Стюардесса улыбнулась еще шире.
-Это хорошо, это очень хорошо! Удачи вам!
Мэри вышла на трап, остановилась и, зажмурившись, глубоко вздохнула. Воздух Британии… Он не мог пахнуть как-то по-особому, но волнение и дрожь вдруг покинули ее. Разом стало легче дышать, и по телу прокатилась волна радостного, удивительного покоя. Мэри с удовольствием подставила лицо под капли Лондонского дождя.
-Я… я дома! – вырвалось у нее. — Ричард! Я здесь, родной мой, я прилетела! И… и я найду тебя. Я найду!
Капли дождя слезами стекали по стеклам такси, и она смотрела не столько на дома и улицы, сколько пыталась вглядеться в темное декабрьское небо вечернего Лондона. Ее небо… Зонтики, множество больших зонтов, машины с мелькавшими «дворниками», здоровенные и такие родные красные автобусы – вечный символ города, единственного, где они обитали.
-Стойте! – вскричала Мэри. – Ох, простите!… Остановите здесь, пожалуйста.
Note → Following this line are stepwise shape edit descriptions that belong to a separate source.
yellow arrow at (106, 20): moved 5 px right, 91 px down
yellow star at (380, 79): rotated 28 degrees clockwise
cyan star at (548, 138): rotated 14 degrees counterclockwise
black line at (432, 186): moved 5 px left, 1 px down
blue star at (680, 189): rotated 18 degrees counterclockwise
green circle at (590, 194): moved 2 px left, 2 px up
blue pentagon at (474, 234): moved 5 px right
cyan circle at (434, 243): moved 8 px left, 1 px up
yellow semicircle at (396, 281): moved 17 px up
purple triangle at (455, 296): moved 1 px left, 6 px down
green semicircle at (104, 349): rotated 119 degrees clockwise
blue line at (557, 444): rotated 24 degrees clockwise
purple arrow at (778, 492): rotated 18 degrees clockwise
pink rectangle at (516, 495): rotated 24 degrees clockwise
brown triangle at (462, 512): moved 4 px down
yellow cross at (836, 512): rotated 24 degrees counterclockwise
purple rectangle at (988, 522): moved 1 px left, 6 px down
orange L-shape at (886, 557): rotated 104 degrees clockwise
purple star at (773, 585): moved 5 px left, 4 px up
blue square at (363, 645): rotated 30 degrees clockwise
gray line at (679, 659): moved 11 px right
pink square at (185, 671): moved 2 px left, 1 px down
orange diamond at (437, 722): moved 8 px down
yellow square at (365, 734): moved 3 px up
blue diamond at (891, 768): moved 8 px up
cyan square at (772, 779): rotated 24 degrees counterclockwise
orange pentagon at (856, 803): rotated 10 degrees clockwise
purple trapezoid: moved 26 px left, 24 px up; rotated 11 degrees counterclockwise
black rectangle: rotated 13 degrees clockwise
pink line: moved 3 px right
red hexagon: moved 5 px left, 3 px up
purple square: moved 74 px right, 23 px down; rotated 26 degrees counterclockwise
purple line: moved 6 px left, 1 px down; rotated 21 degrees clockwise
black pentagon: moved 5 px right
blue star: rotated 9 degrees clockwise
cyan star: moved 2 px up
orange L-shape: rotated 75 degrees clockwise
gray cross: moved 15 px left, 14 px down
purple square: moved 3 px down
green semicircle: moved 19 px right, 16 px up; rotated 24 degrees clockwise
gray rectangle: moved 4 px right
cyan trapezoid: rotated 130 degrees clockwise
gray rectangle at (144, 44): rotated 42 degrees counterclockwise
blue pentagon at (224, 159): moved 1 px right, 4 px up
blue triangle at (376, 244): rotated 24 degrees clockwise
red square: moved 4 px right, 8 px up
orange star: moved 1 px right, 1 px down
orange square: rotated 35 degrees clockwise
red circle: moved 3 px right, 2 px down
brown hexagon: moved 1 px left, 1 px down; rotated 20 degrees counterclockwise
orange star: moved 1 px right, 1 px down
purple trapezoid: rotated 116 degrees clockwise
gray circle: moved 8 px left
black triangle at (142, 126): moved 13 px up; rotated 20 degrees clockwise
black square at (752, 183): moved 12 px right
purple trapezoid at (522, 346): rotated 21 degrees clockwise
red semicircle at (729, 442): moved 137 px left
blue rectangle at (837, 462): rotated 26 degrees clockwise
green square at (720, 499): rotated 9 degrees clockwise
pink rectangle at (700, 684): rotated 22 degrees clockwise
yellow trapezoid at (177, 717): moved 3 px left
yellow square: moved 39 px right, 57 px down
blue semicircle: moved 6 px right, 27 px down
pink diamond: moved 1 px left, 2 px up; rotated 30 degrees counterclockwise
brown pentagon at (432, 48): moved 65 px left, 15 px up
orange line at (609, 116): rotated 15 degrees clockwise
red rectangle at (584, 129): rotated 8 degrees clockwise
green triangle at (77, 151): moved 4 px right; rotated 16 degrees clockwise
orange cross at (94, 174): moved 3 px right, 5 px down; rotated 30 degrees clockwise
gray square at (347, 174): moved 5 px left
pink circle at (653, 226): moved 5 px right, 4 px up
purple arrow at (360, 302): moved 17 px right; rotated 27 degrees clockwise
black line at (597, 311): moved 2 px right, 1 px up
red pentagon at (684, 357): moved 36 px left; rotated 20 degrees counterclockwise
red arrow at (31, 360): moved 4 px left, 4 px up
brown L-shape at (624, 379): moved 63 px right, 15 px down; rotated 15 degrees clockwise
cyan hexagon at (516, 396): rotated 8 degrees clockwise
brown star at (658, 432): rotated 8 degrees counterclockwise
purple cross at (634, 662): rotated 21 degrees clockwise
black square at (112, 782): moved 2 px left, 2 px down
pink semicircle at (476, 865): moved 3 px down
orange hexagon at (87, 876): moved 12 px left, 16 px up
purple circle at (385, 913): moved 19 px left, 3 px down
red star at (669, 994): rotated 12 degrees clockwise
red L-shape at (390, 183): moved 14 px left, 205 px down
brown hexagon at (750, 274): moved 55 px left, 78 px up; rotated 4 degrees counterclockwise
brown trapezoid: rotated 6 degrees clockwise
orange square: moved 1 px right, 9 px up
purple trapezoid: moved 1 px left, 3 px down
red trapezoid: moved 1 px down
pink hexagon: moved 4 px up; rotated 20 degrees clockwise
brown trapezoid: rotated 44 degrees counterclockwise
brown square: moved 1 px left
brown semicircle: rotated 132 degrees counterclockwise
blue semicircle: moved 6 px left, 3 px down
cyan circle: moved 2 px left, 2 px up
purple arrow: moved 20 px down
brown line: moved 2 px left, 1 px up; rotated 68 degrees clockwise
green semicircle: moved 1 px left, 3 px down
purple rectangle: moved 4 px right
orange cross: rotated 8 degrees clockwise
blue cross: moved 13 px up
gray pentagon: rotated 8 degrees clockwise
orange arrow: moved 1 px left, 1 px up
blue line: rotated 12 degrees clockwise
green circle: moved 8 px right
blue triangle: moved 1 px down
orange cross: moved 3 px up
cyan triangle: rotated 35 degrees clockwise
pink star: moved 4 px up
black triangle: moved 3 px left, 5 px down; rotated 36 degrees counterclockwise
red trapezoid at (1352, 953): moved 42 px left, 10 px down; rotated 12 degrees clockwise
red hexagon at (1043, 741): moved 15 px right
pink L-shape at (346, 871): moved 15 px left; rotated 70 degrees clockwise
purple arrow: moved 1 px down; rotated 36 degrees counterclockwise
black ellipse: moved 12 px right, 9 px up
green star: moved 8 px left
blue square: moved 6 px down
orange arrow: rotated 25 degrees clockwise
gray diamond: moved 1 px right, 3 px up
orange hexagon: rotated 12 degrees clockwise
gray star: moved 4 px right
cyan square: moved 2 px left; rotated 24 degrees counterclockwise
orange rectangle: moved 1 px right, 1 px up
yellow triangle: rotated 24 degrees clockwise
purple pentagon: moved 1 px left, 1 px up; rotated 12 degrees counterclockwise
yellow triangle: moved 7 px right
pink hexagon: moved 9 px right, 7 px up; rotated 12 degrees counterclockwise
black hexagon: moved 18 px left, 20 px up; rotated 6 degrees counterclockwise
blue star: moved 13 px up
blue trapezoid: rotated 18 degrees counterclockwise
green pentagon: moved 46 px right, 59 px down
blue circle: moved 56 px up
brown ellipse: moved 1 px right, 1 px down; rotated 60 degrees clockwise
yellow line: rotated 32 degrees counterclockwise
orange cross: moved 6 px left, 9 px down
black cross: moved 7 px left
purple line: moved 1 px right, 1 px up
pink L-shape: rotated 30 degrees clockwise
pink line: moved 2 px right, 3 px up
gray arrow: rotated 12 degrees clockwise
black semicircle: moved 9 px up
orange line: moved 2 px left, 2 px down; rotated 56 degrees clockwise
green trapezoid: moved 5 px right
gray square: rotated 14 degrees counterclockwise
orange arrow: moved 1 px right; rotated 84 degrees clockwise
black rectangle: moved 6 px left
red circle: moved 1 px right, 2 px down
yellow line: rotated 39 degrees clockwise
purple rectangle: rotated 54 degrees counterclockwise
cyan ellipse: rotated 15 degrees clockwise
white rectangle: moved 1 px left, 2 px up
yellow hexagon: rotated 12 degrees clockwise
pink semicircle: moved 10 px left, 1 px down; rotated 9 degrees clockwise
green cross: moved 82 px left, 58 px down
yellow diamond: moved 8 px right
На минутку!
Шофер лишь кивнул и притормозил у тротуара.
-Я сейчас!
И она выскочила из машины, даже и не думая о зонте, подбежала к парапету, точно, врезавшись в него, и замерла, закрыв глаза. Выдохнула и открыла их, что бы снова заплакать – через реку, блестевшую отраженными огнями, высилась громада Вестминстерского аббатства, справа – Вестминстерский мост и высоченная часовая башня Вестминстерского аббатства – Большой Бэн, а дальше… где-то дальше – две мощные и такие красивые башни Тауэрского моста, самого прекрасного моста на свете… И пусть она внушила себе это, пусть все это – лишь ее фантазия, но небо здесь все-таки, было другое. Совсем другое, пусть она и видит сейчас лишь темную синь! Там, далеко, в нисколько не звавшей ее обратно Москве, очень редко оно бывало таким, каким, она знала, что увидит его завтра – точно, душа парила в нем, прорвавшись и долетев туда, куда уходят грезы, куда несутся все самые неистовые, искренние молитвы, там, где фейерверком взрывается восторг, где тает грусть, превращаясь в надежду. Это небо первым услышало Эдди и благословило его. Это небо становилось сиреневым в сумерках и это в нем тихо звенели колокольчики, которые не всем дано услышать. Сердце щемило от аромата тайны, ведомой ей одной – это небо для нее, и оно ее ждет…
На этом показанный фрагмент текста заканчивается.